Jaabir (ra) reported that the Messenger of Allah (saw) never said “no” to anyone who asked him for something. (Bukhari and Muslim)

But the beauty of charity in Islam is that there are different types of sadaqah.


The Messenger Of Allah (saw) said: “Your smile for your brother is a charity. Your removal of stones, thorns or bones from the paths of people is a charity. Your guidance of a person who is lost is a charity. (Bukhari)

That means even if you can’t give money, there are other acts of charity you can and should do.
There’s also no such thing as giving too little. So again, if you’re unable to give a lot, there’s no need to feel discouraged. Every penny you donate facilitates good and earns you reward.

The example of those who spend their wealth in the way of Allah is like a seed [of grain] which grows seven spikes; in each spike is a hundred grains. And Allah multiplies [His reward] for whom He wills. And Allah is all-Encompassing and Knowing (2:261)

Even if you’re only able to give a small amount, Allah (swt) promises His reward:

And whatever you spend of good – it will be fully repaid to you, and you will not be wronged. (2:272)
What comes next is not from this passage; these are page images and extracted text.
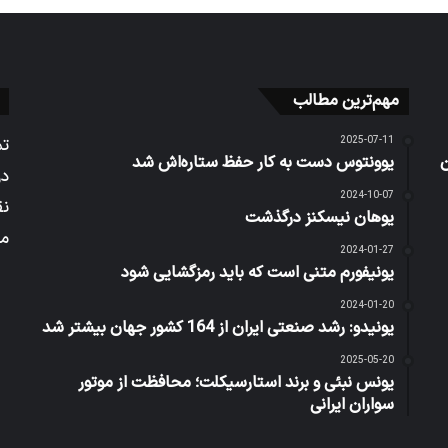
مهم‌ترین مطالب
2025-07-11
تم
ن
یوونتوس دست به کار حفظ ستاره‌اش شد
در
2024-10-07
نق
یوهان نیسکنز درگذشت
می
2024-01-27
یونیفورم متنی است که باید رمزگشایی شود
2024-01-20
یونیدو: رشد صنعتی ایران از 164 کشور جهان بیشتر شد
2025-05-20
یونس نبئی و برند استارسیکلت؛ محافظت از موتور
سواران ایرانی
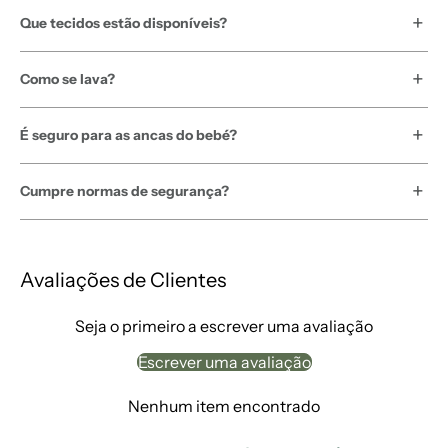
Que tecidos estão disponíveis?
Como se lava?
É seguro para as ancas do bebé?
Cumpre normas de segurança?
Avaliações de Clientes
Seja o primeiro a escrever uma avaliação
Escrever uma avaliação
Nenhum item encontrado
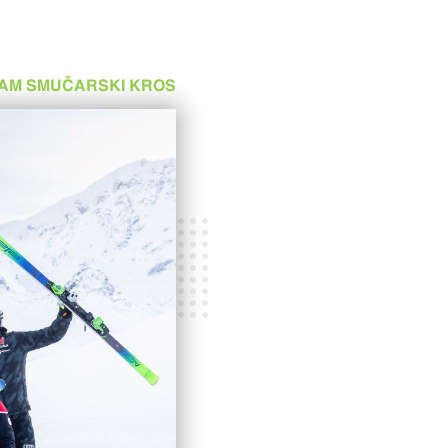
AM SMUČARSKI KROS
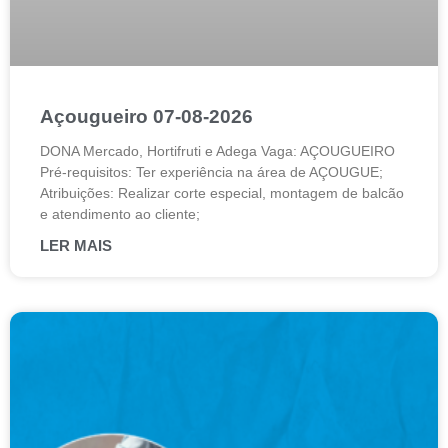
Açougueiro 07-08-2026
DONA Mercado, Hortifruti e Adega Vaga: AÇOUGUEIRO
Pré-requisitos: Ter experiência na área de AÇOUGUE;
Atribuições: Realizar corte especial, montagem de balcão
e atendimento ao cliente;
LER MAIS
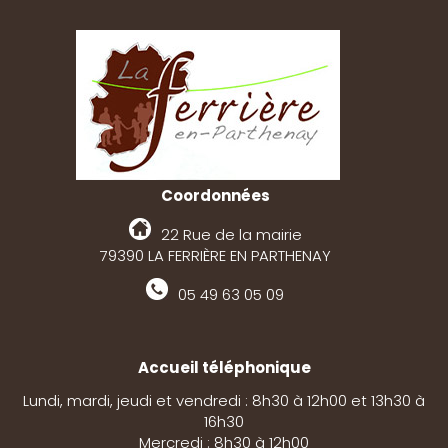
Coordonnées
22 Rue de la mairie
79390 LA FERRIÈRE EN PARTHENAY
05 49 63 05 09
Accueil téléphonique
Lundi, mardi, jeudi et vendredi : 8h30 à 12h00 et 13h30 à
16h30
Mercredi : 8h30 à 12h00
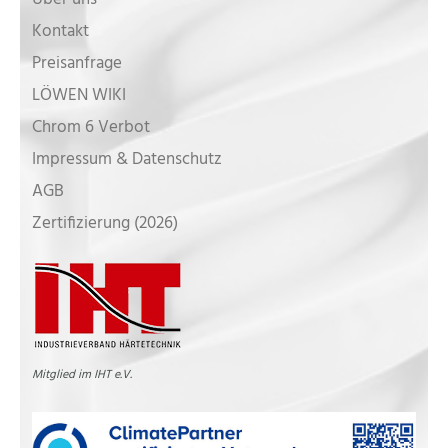
Kontakt
Preisanfrage
LÖWEN WIKI
Chrom 6 Verbot
Impressum & Datenschutz
AGB
Zertifizierung (2026)
Mitglied im IHT e.V.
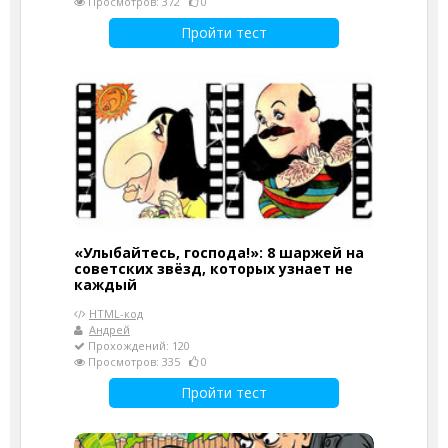
Просмотров: 372
0
Пройти тест
«Улыбайтесь, господа!»: 8 шаржей на
советских звёзд, которых узнает не
каждый
HTML-код
Андрей
Прохождений: 120
Просмотров: 335
0
Пройти тест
But whatever thing you spend [in His cause] – He will compensate it; and He is the best of providers. (34:39)

Whatever good you send forth for your souls before you, you shall find it with Allah. For Allah sees well all that you do (2:110)

The Messenger Of Allah (saw) also said:

Every day two angels descend and one of them says, ‘O Allah! Compensate [more] to the person who gives [in charity]’; while the other one says, ‘O Allah! Destroy the one who withholds [charity etc.] (Bukhari)

The reality then, is that every single day we’re alive, Muslims have a moral and religious duty to serve others.